Coulson took a calculated risk, granted the two of them all the time they needed, assigned the others to pressing assignments, prepared to wait indefinitely for his scientists to heal.

Each of them alone, even damaged, were incredibly valuable assets. But together? They were formidable.

And if they could be pieced carefully, painstakingly back together? Well, S.H.I.E.L.D. could use a bit of that kind of formidable right now.

In the back of his mind lurked the possibility that by letting them go, S.H.I.E.L.D. might end up losing them entirely. Coulson didn't let himself dwell on that.

.

They'd arrived in the dark the previous evening and Fitz had put her straight to bed, shaking into her palm two of the yellow pills Dr Garner had prescribed.

Jemma had mentally traced his profile as he sat beside her on the mattress, the line of his brow in the darkness forming a crisp silhouette against the glow from the hallway light. She had wished he would lie down next to her, perhaps even hold her, a barrier against her dreams.

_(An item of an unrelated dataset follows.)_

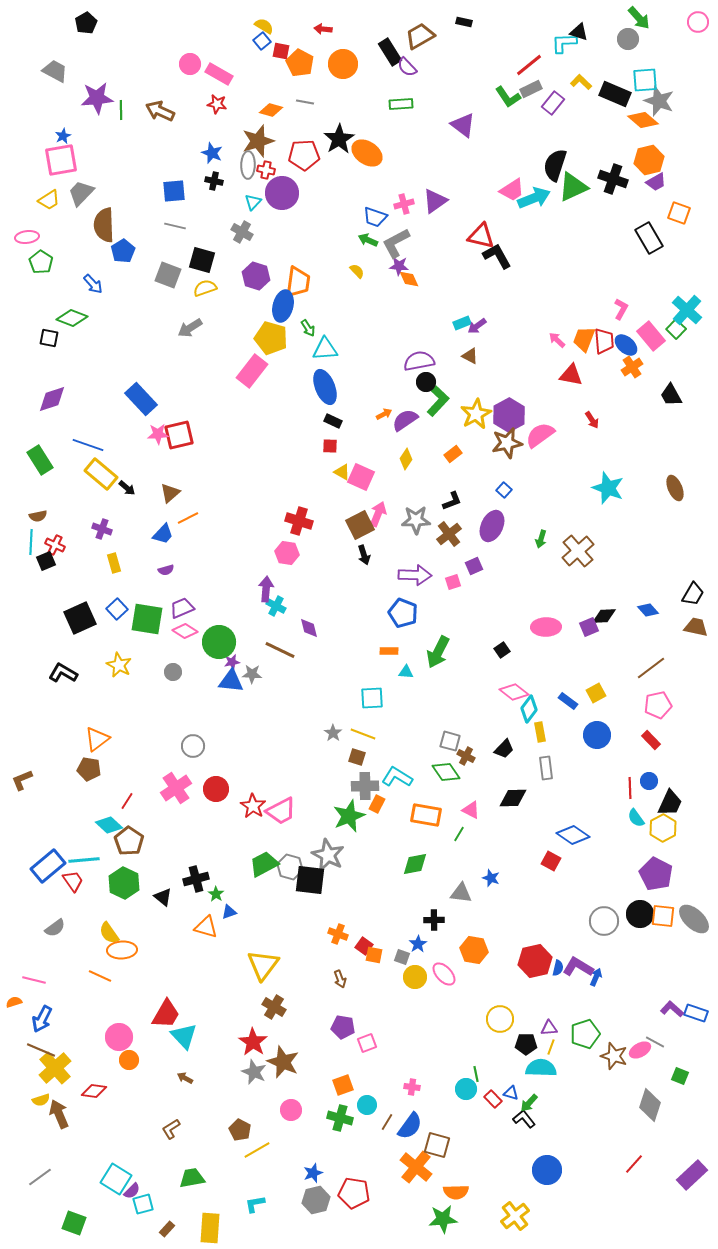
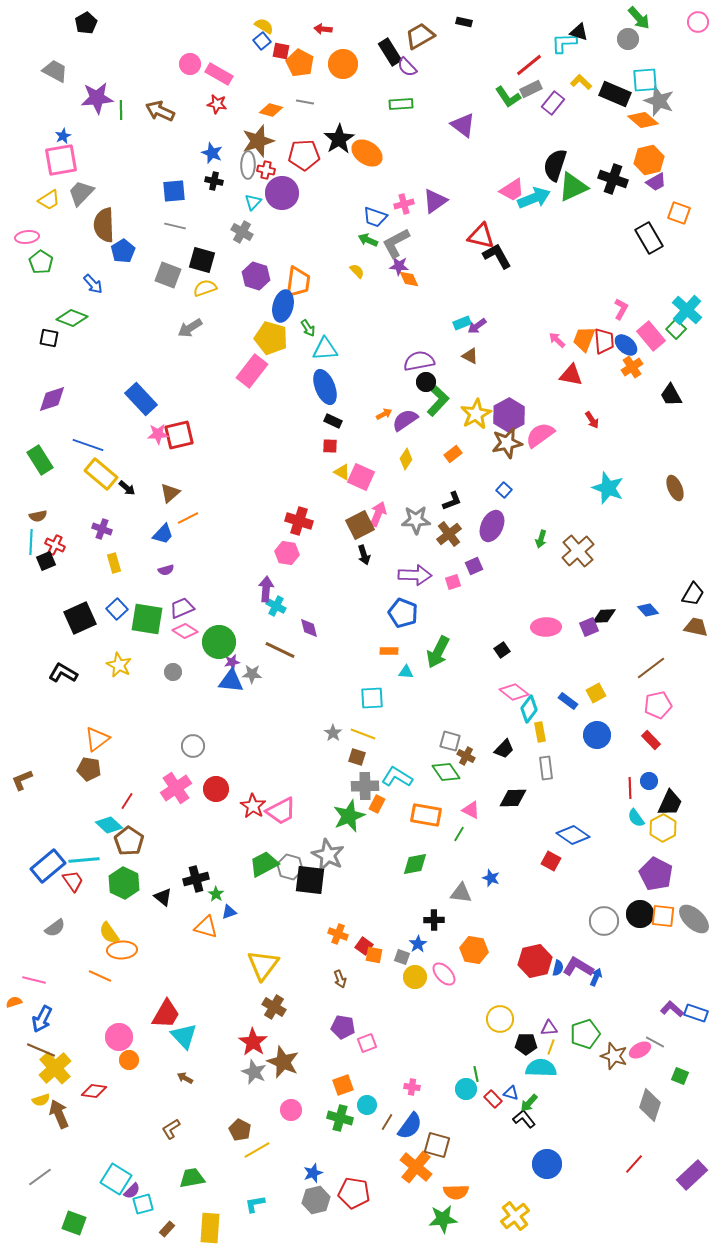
blue circle at (547, 1170): moved 6 px up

He had assured her he'd be in the very next room. He left both their doors ajar.

Though it still felt far away, the very next room was such a vast improvement on the light years only recently between them that she had put up no resistance. She'd even slept more than an hour at a stretch – a first since she'd been consumed anew by the blue flame of his eyes and grasped a hold of his outstretched hand, since she'd been washed up in the wave of molten rock that Fitz had forced at last to crash upon the lab's concrete floor.

.

She sat up to gaze out of the floor-to-ceiling windows.

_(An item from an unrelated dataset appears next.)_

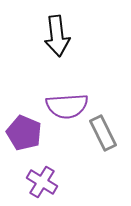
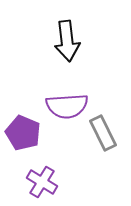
black arrow: moved 10 px right, 5 px down
purple pentagon: moved 1 px left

Huh. The ocean. At least that old terror had no power over her now. She wondered if the earth had any terrors left for her.

The sound of a kettle whistling reminded her of the last remaining thing she was afraid to lose. She got to her feet and padded through the unfamiliar house in pursuit of him.

From the door she watched him leaning his weight against the slate benchtop, knuckles white, elbows locked, head bowed. Out the window above him the overcast sky was grey like his cardigan, the whole image monochrome until he heard her and turned his electric blue eyes on her.

"You're awake."

She nodded, shuffling forward, hiding her hands in the cuffs of his navy jumper that she had no memory of putting on.

At the slightest raising of her arms towards him, Fitz took one giant stride and pulled her into his embrace. He was urgent and gentle as he had been from the moment his mastery forced her prison to release her.

All the frightening powers and authorities she'd been cowed by alone – his talent, his determination, his loyalty had conquered. And now he stood against the backdrop of a whistling kettle, wearing a cardigan and holding her close.

The silver grey of the wool might as well have been the gleam of burnished armour. When (if) she found her voice again she'd tell him.

For now she concentrated on the soft cotton of his navy t-shirt against her cheek, the firm warmth of muscle and tissue emanating from beneath.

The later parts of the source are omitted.